* [Task goal]: Nothing in the records may change. Print them all again.

* [Data records]:
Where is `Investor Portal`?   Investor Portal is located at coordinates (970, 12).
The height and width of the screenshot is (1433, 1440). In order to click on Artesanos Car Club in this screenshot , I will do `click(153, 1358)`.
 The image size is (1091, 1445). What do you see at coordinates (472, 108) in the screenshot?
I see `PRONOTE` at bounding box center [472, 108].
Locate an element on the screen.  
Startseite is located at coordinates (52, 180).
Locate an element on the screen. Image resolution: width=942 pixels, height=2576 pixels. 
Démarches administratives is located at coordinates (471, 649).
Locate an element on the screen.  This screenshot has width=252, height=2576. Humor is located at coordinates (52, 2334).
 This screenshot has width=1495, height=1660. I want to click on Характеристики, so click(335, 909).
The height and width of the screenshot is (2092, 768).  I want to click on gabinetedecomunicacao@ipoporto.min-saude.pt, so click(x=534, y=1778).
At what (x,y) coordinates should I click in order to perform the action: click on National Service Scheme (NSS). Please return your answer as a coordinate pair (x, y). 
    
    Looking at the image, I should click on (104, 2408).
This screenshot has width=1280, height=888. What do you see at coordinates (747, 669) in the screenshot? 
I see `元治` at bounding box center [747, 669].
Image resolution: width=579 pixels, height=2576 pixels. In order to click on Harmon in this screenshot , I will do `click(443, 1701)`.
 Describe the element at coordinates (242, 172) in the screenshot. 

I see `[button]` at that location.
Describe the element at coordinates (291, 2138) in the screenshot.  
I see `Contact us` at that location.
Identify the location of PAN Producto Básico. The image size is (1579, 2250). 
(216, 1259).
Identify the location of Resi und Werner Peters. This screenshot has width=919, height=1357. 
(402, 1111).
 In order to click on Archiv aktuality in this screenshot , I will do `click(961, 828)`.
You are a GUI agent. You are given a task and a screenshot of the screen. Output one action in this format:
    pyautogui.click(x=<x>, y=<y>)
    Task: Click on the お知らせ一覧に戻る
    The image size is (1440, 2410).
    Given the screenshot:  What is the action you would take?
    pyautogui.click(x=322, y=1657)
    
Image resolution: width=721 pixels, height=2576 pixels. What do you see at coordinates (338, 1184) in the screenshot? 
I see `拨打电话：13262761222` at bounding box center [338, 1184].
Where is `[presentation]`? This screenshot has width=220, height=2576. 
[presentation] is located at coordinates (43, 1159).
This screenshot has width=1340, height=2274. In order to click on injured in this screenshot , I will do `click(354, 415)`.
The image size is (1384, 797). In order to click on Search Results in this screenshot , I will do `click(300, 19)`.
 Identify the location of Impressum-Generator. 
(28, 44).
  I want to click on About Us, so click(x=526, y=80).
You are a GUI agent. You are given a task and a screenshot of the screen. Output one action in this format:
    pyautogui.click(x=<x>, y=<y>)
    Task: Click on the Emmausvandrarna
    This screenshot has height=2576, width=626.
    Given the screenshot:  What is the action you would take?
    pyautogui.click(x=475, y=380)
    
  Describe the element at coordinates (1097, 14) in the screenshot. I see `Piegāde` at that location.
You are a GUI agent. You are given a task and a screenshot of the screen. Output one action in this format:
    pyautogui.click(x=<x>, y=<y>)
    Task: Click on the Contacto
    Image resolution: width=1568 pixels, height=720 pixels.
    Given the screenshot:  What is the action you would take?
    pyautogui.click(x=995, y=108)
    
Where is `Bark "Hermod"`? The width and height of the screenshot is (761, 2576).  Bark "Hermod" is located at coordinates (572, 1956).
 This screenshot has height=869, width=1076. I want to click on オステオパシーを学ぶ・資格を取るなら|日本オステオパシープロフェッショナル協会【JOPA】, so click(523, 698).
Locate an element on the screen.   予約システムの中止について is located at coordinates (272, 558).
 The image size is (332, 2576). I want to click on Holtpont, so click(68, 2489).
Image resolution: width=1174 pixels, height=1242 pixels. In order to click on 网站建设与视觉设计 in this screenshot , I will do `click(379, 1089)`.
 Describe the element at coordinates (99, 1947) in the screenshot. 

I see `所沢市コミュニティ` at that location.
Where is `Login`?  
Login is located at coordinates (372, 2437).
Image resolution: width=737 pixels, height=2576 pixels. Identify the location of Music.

* [Solution to this task]:
Where is `Investor Portal`?   Investor Portal is located at coordinates (970, 12).
The height and width of the screenshot is (1433, 1440). In order to click on Artesanos Car Club in this screenshot , I will do `click(153, 1358)`.
 The image size is (1091, 1445). What do you see at coordinates (472, 108) in the screenshot?
I see `PRONOTE` at bounding box center [472, 108].
Locate an element on the screen.  
Startseite is located at coordinates (52, 180).
Locate an element on the screen. Image resolution: width=942 pixels, height=2576 pixels. 
Démarches administratives is located at coordinates (471, 649).
Locate an element on the screen.  This screenshot has width=252, height=2576. Humor is located at coordinates (52, 2334).
 This screenshot has width=1495, height=1660. I want to click on Характеристики, so click(335, 909).
The height and width of the screenshot is (2092, 768).  I want to click on gabinetedecomunicacao@ipoporto.min-saude.pt, so click(x=534, y=1778).
At what (x,y) coordinates should I click in order to perform the action: click on National Service Scheme (NSS). Please return your answer as a coordinate pair (x, y). 
    
    Looking at the image, I should click on (104, 2408).
This screenshot has width=1280, height=888. What do you see at coordinates (747, 669) in the screenshot? 
I see `元治` at bounding box center [747, 669].
Image resolution: width=579 pixels, height=2576 pixels. In order to click on Harmon in this screenshot , I will do `click(443, 1701)`.
 Describe the element at coordinates (242, 172) in the screenshot. 

I see `[button]` at that location.
Describe the element at coordinates (291, 2138) in the screenshot.  
I see `Contact us` at that location.
Identify the location of PAN Producto Básico. The image size is (1579, 2250). 
(216, 1259).
Identify the location of Resi und Werner Peters. This screenshot has width=919, height=1357. 
(402, 1111).
 In order to click on Archiv aktuality in this screenshot , I will do `click(961, 828)`.
You are a GUI agent. You are given a task and a screenshot of the screen. Output one action in this format:
    pyautogui.click(x=<x>, y=<y>)
    Task: Click on the お知らせ一覧に戻る
    The image size is (1440, 2410).
    Given the screenshot:  What is the action you would take?
    pyautogui.click(x=322, y=1657)
    
Image resolution: width=721 pixels, height=2576 pixels. What do you see at coordinates (338, 1184) in the screenshot? 
I see `拨打电话：13262761222` at bounding box center [338, 1184].
Where is `[presentation]`? This screenshot has width=220, height=2576. 
[presentation] is located at coordinates (43, 1159).
This screenshot has width=1340, height=2274. In order to click on injured in this screenshot , I will do `click(354, 415)`.
The image size is (1384, 797). In order to click on Search Results in this screenshot , I will do `click(300, 19)`.
 Identify the location of Impressum-Generator. 
(28, 44).
  I want to click on About Us, so click(x=526, y=80).
You are a GUI agent. You are given a task and a screenshot of the screen. Output one action in this format:
    pyautogui.click(x=<x>, y=<y>)
    Task: Click on the Emmausvandrarna
    This screenshot has height=2576, width=626.
    Given the screenshot:  What is the action you would take?
    pyautogui.click(x=475, y=380)
    
  Describe the element at coordinates (1097, 14) in the screenshot. I see `Piegāde` at that location.
You are a GUI agent. You are given a task and a screenshot of the screen. Output one action in this format:
    pyautogui.click(x=<x>, y=<y>)
    Task: Click on the Contacto
    Image resolution: width=1568 pixels, height=720 pixels.
    Given the screenshot:  What is the action you would take?
    pyautogui.click(x=995, y=108)
    
Where is `Bark "Hermod"`? The width and height of the screenshot is (761, 2576).  Bark "Hermod" is located at coordinates (572, 1956).
 This screenshot has height=869, width=1076. I want to click on オステオパシーを学ぶ・資格を取るなら|日本オステオパシープロフェッショナル協会【JOPA】, so click(523, 698).
Locate an element on the screen.   予約システムの中止について is located at coordinates (272, 558).
 The image size is (332, 2576). I want to click on Holtpont, so click(68, 2489).
Image resolution: width=1174 pixels, height=1242 pixels. In order to click on 网站建设与视觉设计 in this screenshot , I will do `click(379, 1089)`.
 Describe the element at coordinates (99, 1947) in the screenshot. 

I see `所沢市コミュニティ` at that location.
Where is `Login`?  
Login is located at coordinates (372, 2437).
Image resolution: width=737 pixels, height=2576 pixels. Identify the location of Music.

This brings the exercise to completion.